The Frys’ work for several of the city’s wealthiest residents drew considerable attention and they began to offer private woodcarving classes. (Favored by the city’s capitalist elite, the elder Fry downplayed his earlier enthusiasm, in England, for utopian schemes and socialism.) At the same time, Benn Pitman began to teach woodcarving at the Art Academy of Cincinnati. Most of the woodcarving students were the wives and daughters of Cincinnati’s judges, doctors, industrialists and merchants. Most of the students pursued woodcarving as an artistic pastime, creating objects intended mainly for domestic use. While some of the women merely dabbled in woodcarving, creating small hatboxes, picture frames and fruit plates, others excelled, producing large-scale works such as fireplace mantels, bedsteads, cupboards, and dressers.
The Frys and Pitman believed that women were better suited for woodcarving than men, and encouraged their natural artistic inclinations. A few students, however, studied in order to gain employment as art teachers or as carvers in the furniture trade. What began as a mostly private endeavor for the female carvers turned into a public enterprise when the Cincinnati woodcarvers displayed more than 200 carved works, including furniture and architectural elements, at the 1876 Philadelphia Centennial Exhibition.
The carvers returned home from the Centennial energized by the national recognition and praise they received. National art journals continued to feature Cincinnati woodcarving throughout the 1880s and to publish articles by Pitman, a prolific writer and philosopher of the movement.
Jennifer Howe is an independent curator who lectures on decorative arts and consults for museums and private collectors. She teaches courses in art history as an adjunct faculty member at the Art Academy of Cincinnati, where the Frys and Pitman taught. From 1996 to 2002, Howe served as associate curator of decorative arts at the Cincinnati Art Museum where she curated numerous exhibitions including The Best Part of Waking Up: The Folgers Coffee Silver Collection. She was also one of the lead curators for the Cincinnati Wing, the museum’s integrated galleries of Cincinnati painting, sculpture and decorative arts, which opened in 2003.
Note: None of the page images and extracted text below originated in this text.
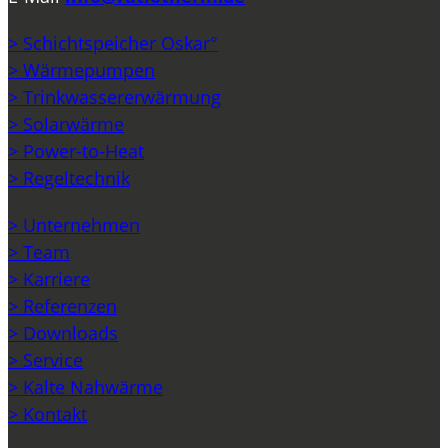
> Schichtspeicher Oskar°
> Wärmepumpen
> Trinkwassererwärmung
> Solarwärme
> Power-to-Heat
> Regeltechnik
> Unternehmen
> Team
> Karriere
> Referenzen
> Downloads
> Service
> Kalte Nahwärme
> Kontakt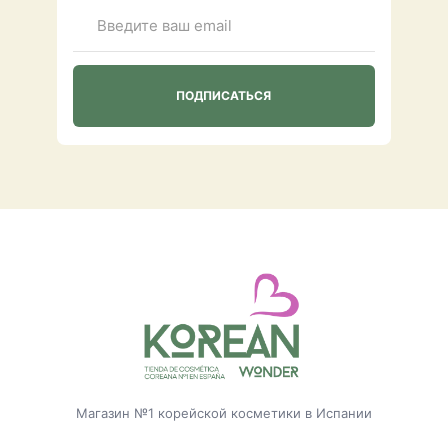
Магазин №1 корейской косметики в Испании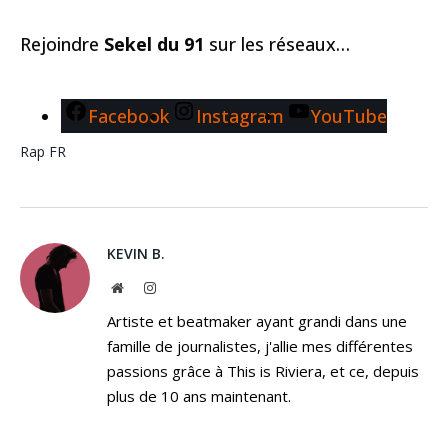
Rejoindre
Sekel du 91
sur les réseaux…
Facebook
Instagram
YouTube
Rap FR
KEVIN B.
Website
Instagram
Artiste et beatmaker ayant grandi dans une
famille de journalistes, j'allie mes différentes
passions grâce à This is Riviera, et ce, depuis
plus de 10 ans maintenant.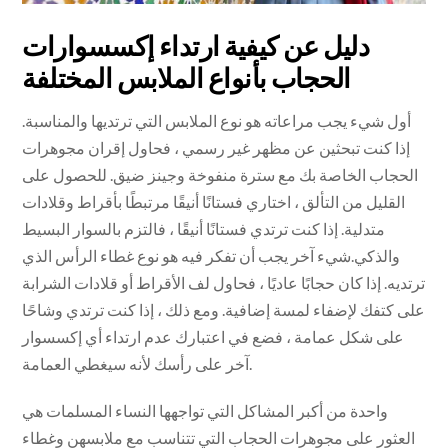
دليل عن كيفية ارتداء إكسسوارات
الحجاب بأنواع الملابس المختلفة
أول شيء يجب مراعاته هو نوع الملابس التي ترتديها والمناسبة.
إذا كنت تبحثين عن مظهر غير رسمي ، فحاول إقران مجوهرات
الحجاب الخاصة بك مع سترة منفوخة وجينز ضيق. للحصول على
القليل من التألق ، اختاري فستانًا أنيقًا مرتبطًا بأقراط وقلادات
متدلية. إذا كنت ترتدي فستانًا أنيقًا ، فالتزم بالسوار البسيط
والذكي.شيء آخر يجب أن تفكر فيه هو نوع غطاء الرأس الذي
ترتديه. إذا كان حجابًا عاديًا ، فحاول لف الأقراط أو قلادات الشرابة
على كتفك لإضفاء لمسة إضافية. ومع ذلك ، إذا كنت ترتدي وشاحًا
على شكل عمامة ، فضع في اعتبارك عدم ارتداء أي إكسسوار
آخر على رأسك لأنه سيغطي العمامة.
واحدة من أكبر المشاكل التي تواجهها النساء المسلمات هي
العثور على مجوهرات الحجاب التي تتناسب مع ملابسهن وغطاء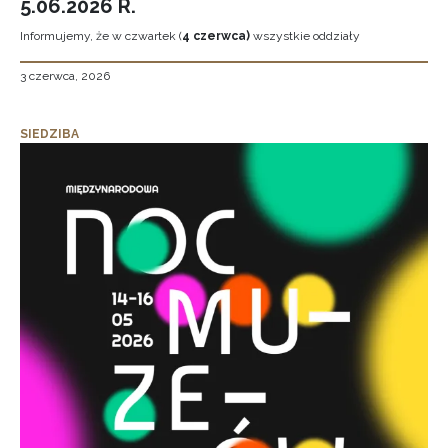
5.06.2026 R.
Informujemy, że w czwartek (
4 czerwca)
wszystkie oddziały
3 czerwca, 2026
SIEDZIBA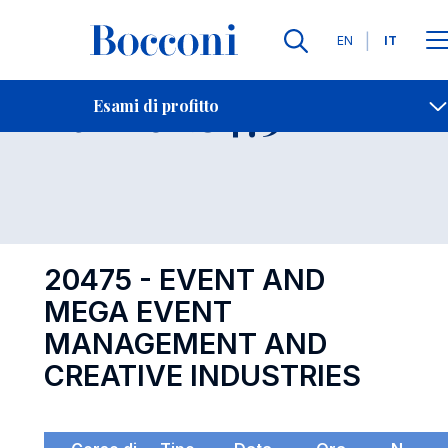
Lingue
EN
IT
Contatti
-
Esame 20475
Esami di profitto
Open s
20475 - EVENT AND
MEGA EVENT
MANAGEMENT AND
CREATIVE INDUSTRIES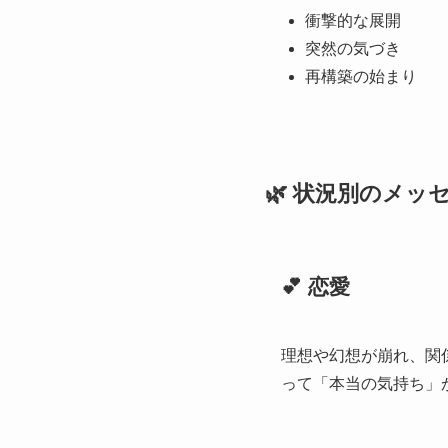
衝撃的な展開
突然の気づき
再構築の始まり
🌿 状況別のメッ
💕 恋愛
理想や幻想が崩れ、関
って「本当の気持ち」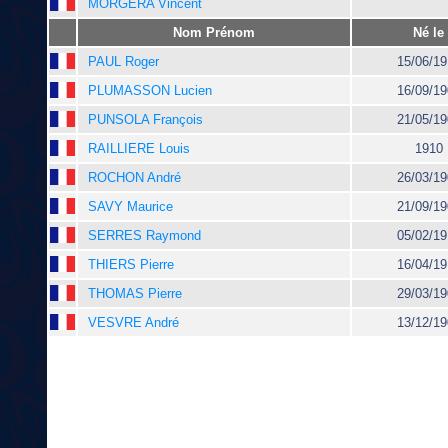
MORGERA Vincent
Nom Prénom
Né le
PAUL Roger
15/06/19
PLUMASSON Lucien
16/09/19
PUNSOLA François
21/05/19
RAILLIERE Louis
1910
ROCHON André
26/03/19
SAVY Maurice
21/09/19
SERRES Raymond
05/02/19
THIERS Pierre
16/04/19
THOMAS Pierre
29/03/19
VESVRE André
13/12/19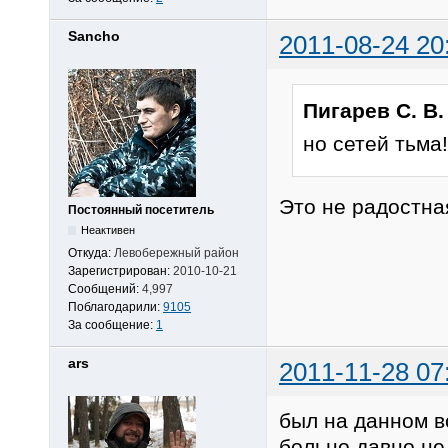
Sancho
2011-08-24 20
Пигарев С. В.
но сетей тьма!
Это не радостна
Постоянный посетитель
Неактивен
Откуда:
Левобережный район
Зарегистрирован:
2010-10-21
Сообщений:
4,997
Поблагодарили:
9105
За сообщение:
1
ars
2011-11-28 07
был на данном в
больно давно не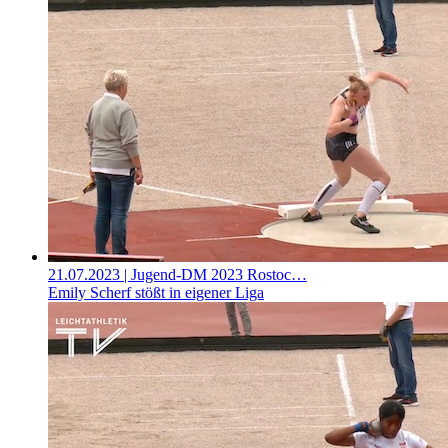
21.07.2023
| Jugend-DM 2023 Rostoc…
Emily Scherf stößt in eigener Liga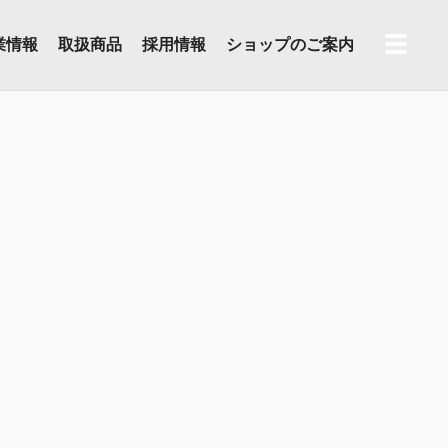
☰
業情報
取扱商品
採用情報
ショップのご案内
Jennifer Howe’s research and publications have focused on decorative arts, in particular on Cincinnati furniture, silver and Arts and Crafts metalwork. Howe was a contributing author of The Cincinnati Wing: Art in the Queen City and served as editor and contributing author of the book Cincinnati Art-Carved Furniture and Interiors.
If you don’t have time (or the skill) to carve your own items, bring some other hand carved object or furniture.
Koret Auditorium, de Young Museum, Golden Gate Park, San Francisco. Enter from Level B1 of the parking garage; pedestrians enter from the concourse side of Hagiwara Tea Garden Drive and down the steps across the street from the museum’s main entrance.